Victor Ganap dan Takasi Simeda dalam bunga rampaiAsian Musical Cultures (2009, PDF) menyebut bahwa Kampung Tugu bukan sekadar situs cagar budaya. Lebih dari itu, ia adalah tempat hidupnya identitas Mardijker. Maka masyarakat Tugu dan cagar budayanya tak dapat dipisahkan.
“Samuel Quicko, seorang musisi keroncong senior, pernah berkata bahwa Kampung Tugu adalah titik tengah, sebagai tempat berkumpulnya para keturunan Mardijker dan Mestizo yang akhirnya tersebar ke beberapa tempat lain di Jakarta,” Tulis Ganap dan Simeda.
Seperti halnya di pemukiman Mardijker pertama, denyut hidup masyarakat Kampung Tugu juga tertambat pada gereja. Itulah Gereja Tugu—dulu bernama Portugeesche Kerk.
Gereja yang kini berlokasi di Jalan Gereja Tugu No. 20, Kelurahan Semper Barat, Kecamatan Koja, Jakarta Utara, itu dibangun pada periode 1744 hingga 1747. Itu adalah pembangunan kali kesekian setelah bangunan pertama yang lebih sederhana berdiri sekira paruh akhir abad ke-17.

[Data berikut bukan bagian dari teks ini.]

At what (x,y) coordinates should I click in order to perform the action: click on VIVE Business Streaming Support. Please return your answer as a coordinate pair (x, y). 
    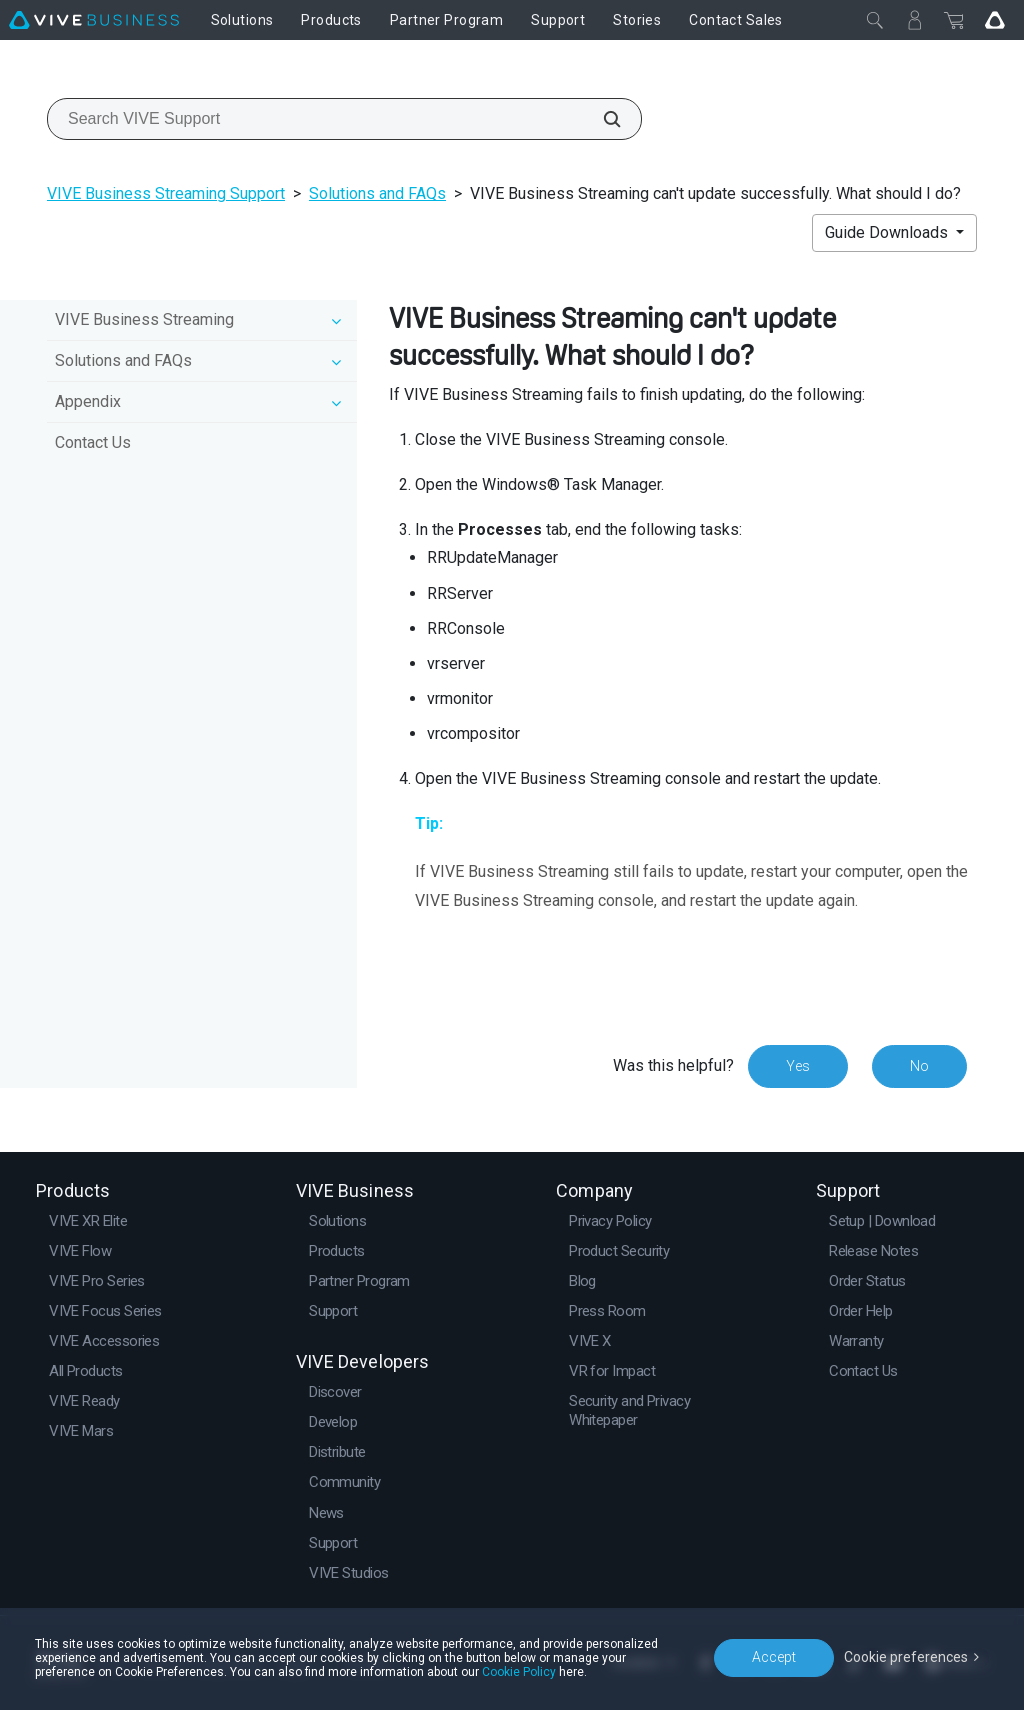     Looking at the image, I should click on (166, 193).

Sama seperti Gereja Sion, Gereja Tugu memiliki gaya arsitektur Dutch Closed. Semula, lahan gereja ini dimiliki oleh tuan tanah Justinus Vinck. Pembangunan Gereja Tugu semula juga diutamakan untuk para Mardijker.
Fitur menarik di Gereja Tugu ini adalah model jendela krepyak.Ini membuat tampilannya sangat kental bernuansa Indis. Bangunan Gereja Tugu juga telah ditetapkan sebagai Cagar Budaya melalui SK Gubernur DKI Jakarta No. 475/1993.